Soundtrack album by Various Artists
- Released: April 1, 1985
- Recorded: 1984–85
- Studios: Motown/Hitsville USA Recording Studios (Hollywood, California)
- Genres: Soul, R&B, Pop, funk
- Length: 37:57
- Label: Motown Records
- Producer: Various Artists

Singles from The Last Dragon: Original Soundtrack Album
- "Rhythm of the Night" Released: February 1985; "7th Heaven" Released: April 1985;

= The Last Dragon (soundtrack) =

The Last Dragon: Original Soundtrack Album is a soundtrack album for the 1985 movie The Last Dragon starring Taimak, Julius Carry, Vanity and Christopher Murney. The music soundtrack album was supervised by executive producer Berry Gordy, the founder of Motown Records.

The soundtrack features the DeBarge’s hit song, "Rhythm of the Night", written by Diane Warren. The song reached top five on the Billboard Hot 100 and #1 on the Billboard R&B Singles chart. Also included is new music by singers Stevie Wonder, Smokey Robinson, and the film's star, Vanity; as well as various artists from the Motown label.
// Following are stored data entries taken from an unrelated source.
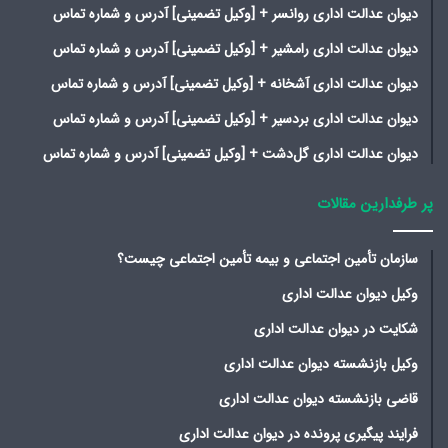
دیوان عدالت اداری روانسر + [وکیل تضمینی] آدرس و شماره تماس
دیوان عدالت اداری رامشیر + [وکیل تضمینی] آدرس و شماره تماس
دیوان عدالت اداری آشخانه + [وکیل تضمینی] آدرس و شماره تماس
دیوان عدالت اداری بردسیر + [وکیل تضمینی] آدرس و شماره تماس
دیوان عدالت اداری گل‌دشت + [وکیل تضمینی] آدرس و شماره تماس
پر طرفدارین مقالات
سازمان تأمین اجتماعی و بیمه تأمین اجتماعی چیست؟
وکیل دیوان عدالت اداری
شکایت در دیوان عدالت اداری
وکیل بازنشسته دیوان عدالت اداری
قاضی بازنشسته دیوان عدالت اداری
فرایند پیگیری پرونده در دیوان عدالت اداری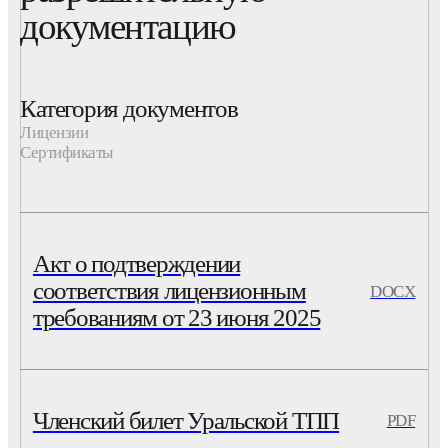
документацию
Категория документов
Лицензии
Сертификаты
Акт о подтверждении
соответствия лицензионным
DOCX
требованиям от 23 июня 2025
Членский билет Уральской ТПП
PDF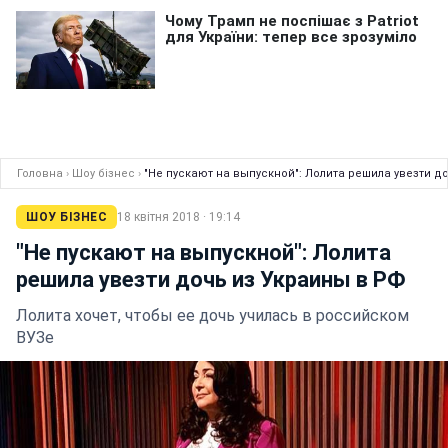
Головна
›
Шоу бізнес
›
"Не пускают на выпускной": Лолита решила увезти д
ШОУ БІЗНЕС
18 квітня 2018 · 19:14
"Не пускают на выпускной": Лолита
решила увезти дочь из Украины в РФ
Лолита хочет, чтобы ее дочь училась в российском
ВУЗе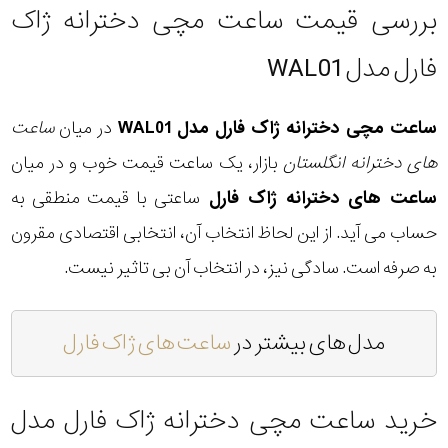
بررسی قیمت ساعت مچی دخترانه ژاک
فارل مدل WAL01
ساعت مچی دخترانه ژاک فارل مدل WAL01
در میان
ساعت
های دخترانه انگلستان
بازار، یک ساعت قیمت خوب و در میان
ساعت های دخترانه ژاک فارل
ساعتی با قیمت منطقی به
حساب می آید. از این لحاظ انتخاب آن، انتخابی اقتصادی مقرون
به صرفه است. سادگی نیز، در انتخاب آن بی تاثیر نیست.
مدل های بیشتر در
ساعت های ژاک فارل
خرید ساعت مچی دخترانه ژاک فارل مدل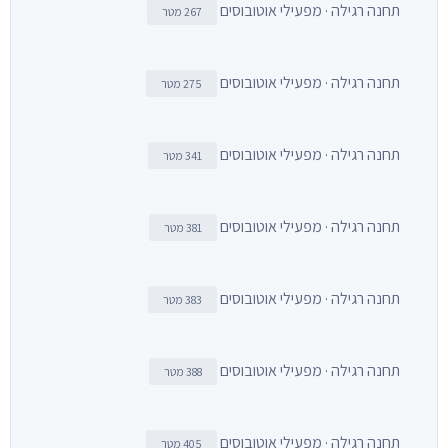
תחנה רגילה · מפעילי אוטובוסים
267 מטר
תחנה רגילה · מפעילי אוטובוסים
275 מטר
תחנה רגילה · מפעילי אוטובוסים
341 מטר
תחנה רגילה · מפעילי אוטובוסים
381 מטר
תחנה רגילה · מפעילי אוטובוסים
383 מטר
תחנה רגילה · מפעילי אוטובוסים
388 מטר
תחנה רגילה · מפעילי אוטובוסים
405 מטר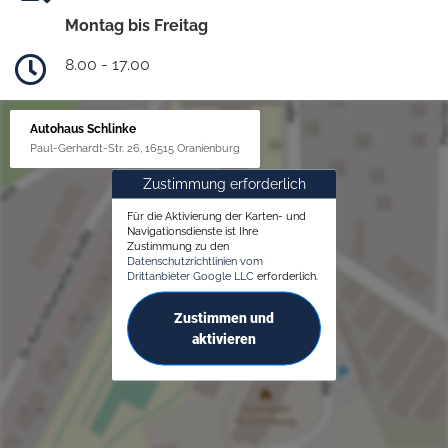
Montag bis Freitag
8.00 - 17.00
Autohaus Schlinke
Paul-Gerhardt-Str. 26, 16515 Oranienburg
Zustimmung erforderlich
Für die Aktivierung der Karten- und
Navigationsdienste ist Ihre
Zustimmung zu den
Datenschutzrichtlinien vom
Drittanbieter Google LLC
erforderlich.
Zustimmen und
aktivieren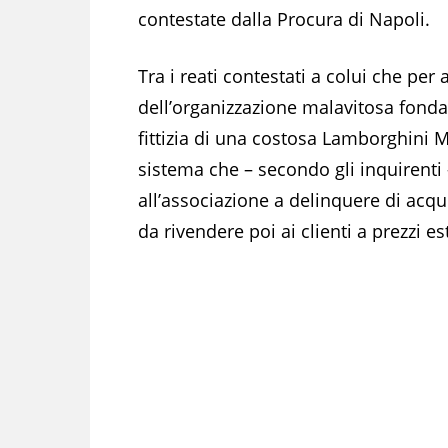
contestate dalla Procura di Napoli.
Tra i reati contestati a colui che per 
dell’organizzazione malavitosa fondat
fittizia di una costosa Lamborghini M
sistema che – secondo gli inquirenti
all’associazione a delinquere di acqu
da rivendere poi ai clienti a prezzi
The soundtrack also features songwriting from Norman Whitfield, who had left Motown in 1975 and set up his own record company Whitfield Records, and returned to Motown in the early 1980s.

==Track listing==
US Vinyl LP Album

| No. | Title | Writer(s) | Performer(s) | Length |
|---|---|---|---|---|
| 1. | "The Last Dragon (Title song from Berry Gordy's The Last Dragon)" | Bruce Miller; Norman Whitfield; | Dwight David | 5:21 |
| 2. | "7th Heaven" | Vanity; Bill Wolfer; | Vanity | 3:28 |
| 3. | "Star" | Greg Crockett; Sharon Barnes; Gwen Gordy Fuqua; | Alfie | 4:04 |
| 4. | "Fire" | Charlene; Brian Wild; Nigel Wright; | Charlene | 3:10 |
| 5. | "The Glow" | Willie Hutch | Hutch | 3:22 |
| 6. | "Rhythm of the Night" | Diane Warren | DeBarge | 3:47 |
| 7. | "Upset Stomach" | Stevie Wonder | Wonder | 4:39 |
| 8. | "First Time on A Ferris Wheel" | Harriet Schock; Misha Segal; | Smokey Robinson & Syreeta | 3:25 |
| 9. | "Peeping Tom" | Janet Cole; Antoine Green; Rockwell; | Rockwell | 3:58 |
| 10. | "Inside You" | Hutch | Hutch featuring The Temptations | 4:32 |

==Charts==
===Singles===

Year: Single; Peak chart positions
US Hot 100: US R&B; US AC; CAN; AUS; FRA; GER; IRL; NED; NZ; SWE; SWI; UK; Belgium
1985: "Rhythm of the Night" (performed by DeBarge); 3; 1; 1; 3; 18; 50; 19; 5; 4; 3; 24; 4; 4; 7

==Credits==
- Executive Producer: Berry Gordy
- Mastered by John Matousek

Mastered at Motown / Hitsville USA Recording Studios, Hollywood, California
Digitally remastered by Suha Gur at Universal Mastering Studios-East. Researched and supervised by Harry Weinger.